## Required action:
The entries below contain pictures. Write out only the lines from the line with "ie Darstellung konsistenter, lebendiger" up to and including the line with "Jetzt melden", exactly, without them.

⁂

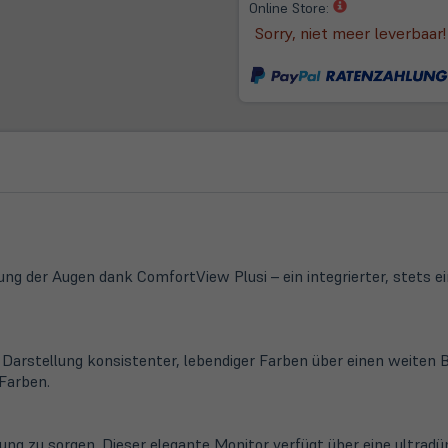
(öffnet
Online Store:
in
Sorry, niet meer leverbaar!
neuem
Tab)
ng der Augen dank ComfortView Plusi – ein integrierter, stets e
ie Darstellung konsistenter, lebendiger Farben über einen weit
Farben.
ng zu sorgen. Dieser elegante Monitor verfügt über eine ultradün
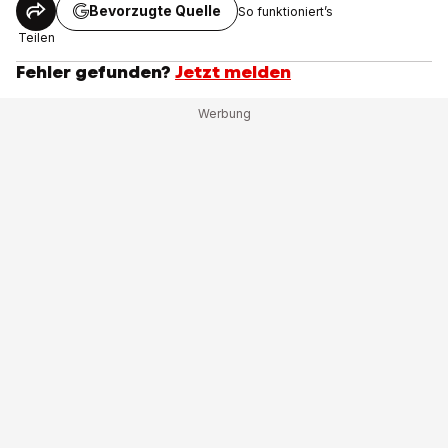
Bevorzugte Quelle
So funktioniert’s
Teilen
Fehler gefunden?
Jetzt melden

⁂

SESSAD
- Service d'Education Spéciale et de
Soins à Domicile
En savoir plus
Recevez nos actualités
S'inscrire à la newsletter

⁂

## Solution for this problem:
ie Darstellung konsistenter, lebendiger Farben über einen weit
Farben.
ng zu sorgen. Dieser elegante Monitor verfügt über eine ultradün
Bevorzugte Quelle
So funktioniert’s
Teilen
Fehler gefunden?
Jetzt melden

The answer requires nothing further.